• What this task involves: Please report, as a single number with no other text, how many lines of the listing contain "phải".
***
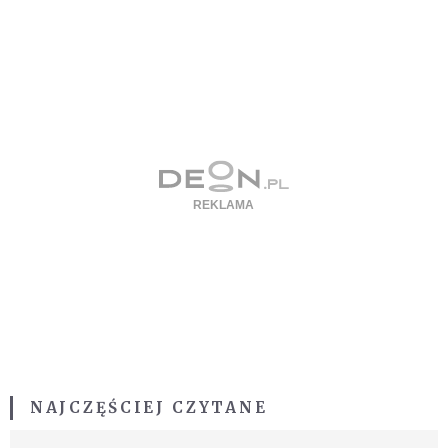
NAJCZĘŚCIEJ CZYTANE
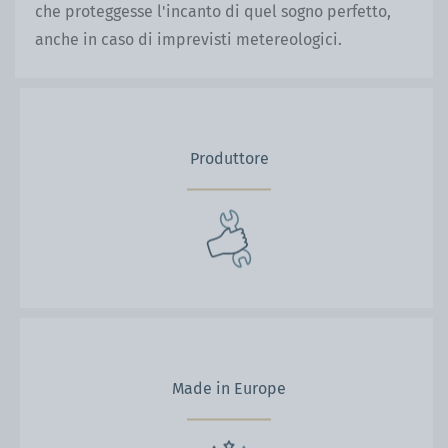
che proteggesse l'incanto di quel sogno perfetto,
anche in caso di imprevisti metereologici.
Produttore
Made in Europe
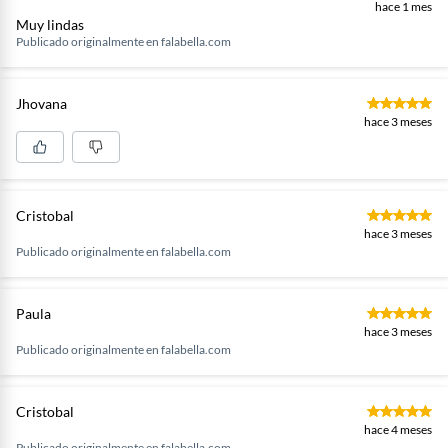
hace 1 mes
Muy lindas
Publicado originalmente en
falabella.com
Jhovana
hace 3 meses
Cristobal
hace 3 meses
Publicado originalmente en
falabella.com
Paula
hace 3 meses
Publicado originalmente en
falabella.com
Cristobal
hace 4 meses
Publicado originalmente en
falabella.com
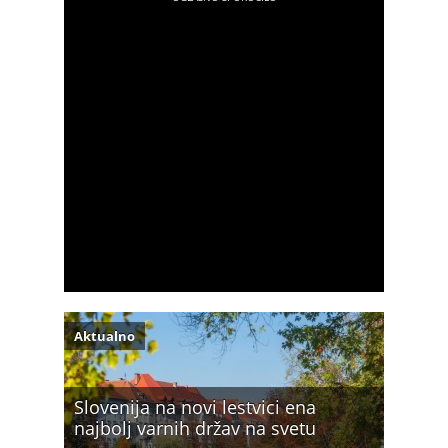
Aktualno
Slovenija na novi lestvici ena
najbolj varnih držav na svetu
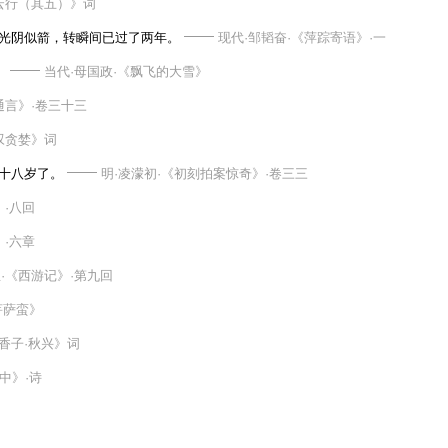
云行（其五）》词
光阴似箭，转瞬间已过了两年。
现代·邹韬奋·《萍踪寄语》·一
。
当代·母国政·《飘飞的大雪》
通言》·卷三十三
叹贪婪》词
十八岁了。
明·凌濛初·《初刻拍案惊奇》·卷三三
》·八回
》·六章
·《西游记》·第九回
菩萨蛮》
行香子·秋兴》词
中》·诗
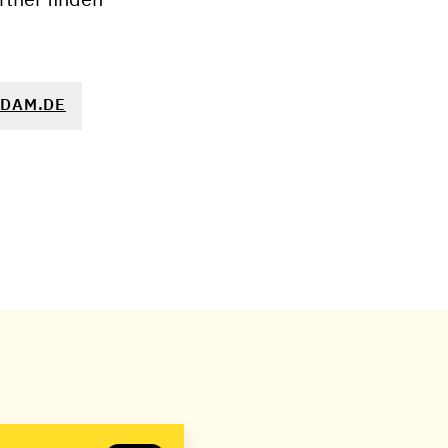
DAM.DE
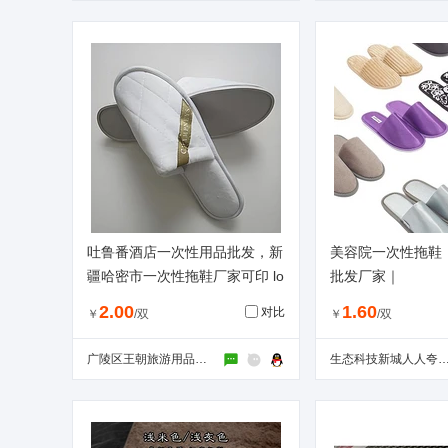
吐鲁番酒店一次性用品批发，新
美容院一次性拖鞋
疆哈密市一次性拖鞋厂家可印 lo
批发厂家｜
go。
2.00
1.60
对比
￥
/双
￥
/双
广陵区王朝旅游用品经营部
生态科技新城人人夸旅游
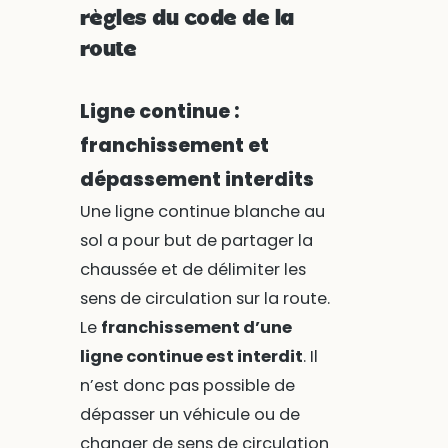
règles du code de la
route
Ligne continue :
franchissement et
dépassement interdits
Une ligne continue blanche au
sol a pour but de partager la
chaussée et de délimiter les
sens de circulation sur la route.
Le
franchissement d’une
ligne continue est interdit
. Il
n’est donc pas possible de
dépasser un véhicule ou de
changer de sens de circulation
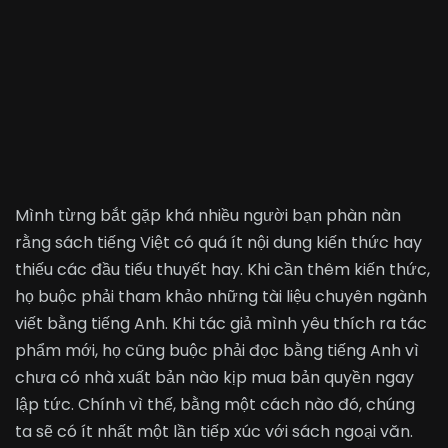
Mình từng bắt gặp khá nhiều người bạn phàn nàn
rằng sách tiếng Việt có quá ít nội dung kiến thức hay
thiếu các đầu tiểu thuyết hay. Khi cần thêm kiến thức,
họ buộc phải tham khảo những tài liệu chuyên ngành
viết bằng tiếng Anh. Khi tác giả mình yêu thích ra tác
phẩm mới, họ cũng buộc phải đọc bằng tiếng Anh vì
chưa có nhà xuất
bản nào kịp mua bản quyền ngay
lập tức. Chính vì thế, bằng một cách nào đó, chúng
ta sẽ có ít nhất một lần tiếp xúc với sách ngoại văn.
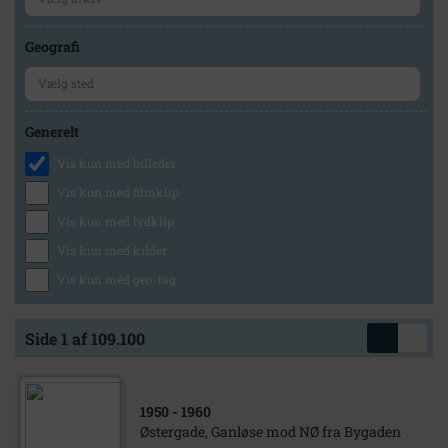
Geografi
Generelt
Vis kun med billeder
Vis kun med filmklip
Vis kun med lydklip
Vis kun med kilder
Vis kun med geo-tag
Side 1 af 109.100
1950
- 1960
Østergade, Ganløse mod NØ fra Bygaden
***
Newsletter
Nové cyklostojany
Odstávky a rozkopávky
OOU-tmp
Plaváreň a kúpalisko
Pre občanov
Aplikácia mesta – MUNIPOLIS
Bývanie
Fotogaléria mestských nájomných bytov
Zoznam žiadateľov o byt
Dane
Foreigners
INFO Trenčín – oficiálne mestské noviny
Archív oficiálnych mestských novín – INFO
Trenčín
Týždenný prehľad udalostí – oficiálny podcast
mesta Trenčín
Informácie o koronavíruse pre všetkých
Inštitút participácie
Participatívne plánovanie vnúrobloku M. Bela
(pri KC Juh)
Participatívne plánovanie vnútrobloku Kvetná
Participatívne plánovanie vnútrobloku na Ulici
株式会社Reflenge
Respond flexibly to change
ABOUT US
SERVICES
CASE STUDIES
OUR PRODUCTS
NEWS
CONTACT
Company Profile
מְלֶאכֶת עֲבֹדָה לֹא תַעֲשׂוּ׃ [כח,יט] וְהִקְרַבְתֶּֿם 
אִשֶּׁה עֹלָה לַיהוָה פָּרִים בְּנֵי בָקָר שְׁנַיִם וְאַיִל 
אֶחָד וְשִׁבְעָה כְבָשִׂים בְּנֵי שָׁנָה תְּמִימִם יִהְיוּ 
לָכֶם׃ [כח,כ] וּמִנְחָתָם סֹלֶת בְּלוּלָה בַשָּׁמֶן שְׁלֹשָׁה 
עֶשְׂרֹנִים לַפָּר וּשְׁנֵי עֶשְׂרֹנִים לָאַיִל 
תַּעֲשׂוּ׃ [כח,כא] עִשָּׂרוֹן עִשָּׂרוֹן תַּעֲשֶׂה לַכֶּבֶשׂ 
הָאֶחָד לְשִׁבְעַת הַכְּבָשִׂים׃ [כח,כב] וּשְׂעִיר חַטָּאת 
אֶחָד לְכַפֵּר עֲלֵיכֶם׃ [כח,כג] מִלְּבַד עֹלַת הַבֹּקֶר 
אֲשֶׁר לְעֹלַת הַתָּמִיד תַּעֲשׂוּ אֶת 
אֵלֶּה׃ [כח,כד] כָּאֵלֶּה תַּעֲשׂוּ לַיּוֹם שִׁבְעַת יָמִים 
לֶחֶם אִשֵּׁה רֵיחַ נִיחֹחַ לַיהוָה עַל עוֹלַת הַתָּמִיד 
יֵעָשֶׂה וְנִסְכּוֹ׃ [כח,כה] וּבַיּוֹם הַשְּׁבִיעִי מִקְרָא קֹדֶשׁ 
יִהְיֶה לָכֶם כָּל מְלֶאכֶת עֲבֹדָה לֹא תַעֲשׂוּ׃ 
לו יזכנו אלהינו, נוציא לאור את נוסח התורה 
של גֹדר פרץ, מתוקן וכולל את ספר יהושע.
***
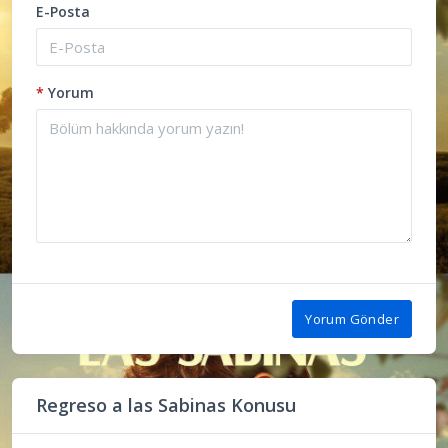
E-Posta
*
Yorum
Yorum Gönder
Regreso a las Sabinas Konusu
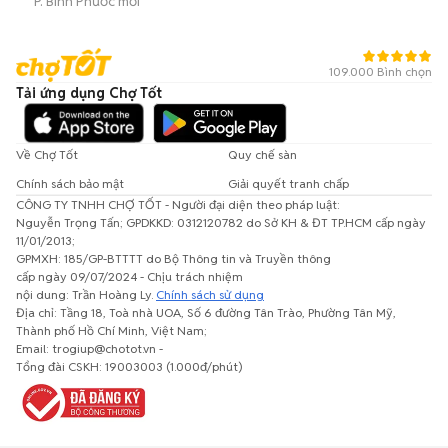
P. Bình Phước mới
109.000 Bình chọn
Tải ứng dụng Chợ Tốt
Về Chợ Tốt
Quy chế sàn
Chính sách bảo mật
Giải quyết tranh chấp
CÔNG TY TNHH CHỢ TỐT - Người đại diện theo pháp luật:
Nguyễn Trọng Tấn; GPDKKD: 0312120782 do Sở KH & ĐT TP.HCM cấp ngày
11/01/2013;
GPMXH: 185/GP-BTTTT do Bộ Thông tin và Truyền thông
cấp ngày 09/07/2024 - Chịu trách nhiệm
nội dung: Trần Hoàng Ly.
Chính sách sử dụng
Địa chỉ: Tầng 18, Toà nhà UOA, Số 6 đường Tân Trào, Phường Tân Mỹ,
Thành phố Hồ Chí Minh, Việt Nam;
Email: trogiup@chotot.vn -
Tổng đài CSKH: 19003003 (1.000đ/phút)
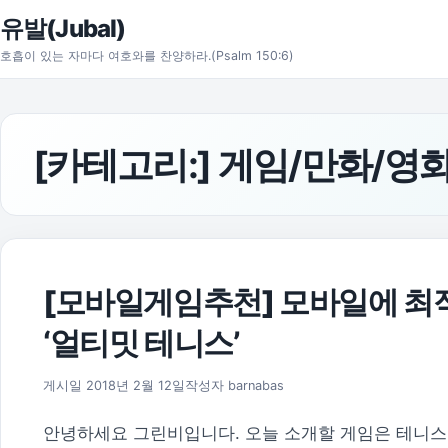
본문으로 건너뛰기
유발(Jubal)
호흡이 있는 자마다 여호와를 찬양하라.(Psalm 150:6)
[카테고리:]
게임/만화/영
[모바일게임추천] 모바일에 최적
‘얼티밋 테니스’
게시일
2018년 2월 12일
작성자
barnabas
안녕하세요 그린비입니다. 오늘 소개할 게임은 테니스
***
• Completed exercise: 2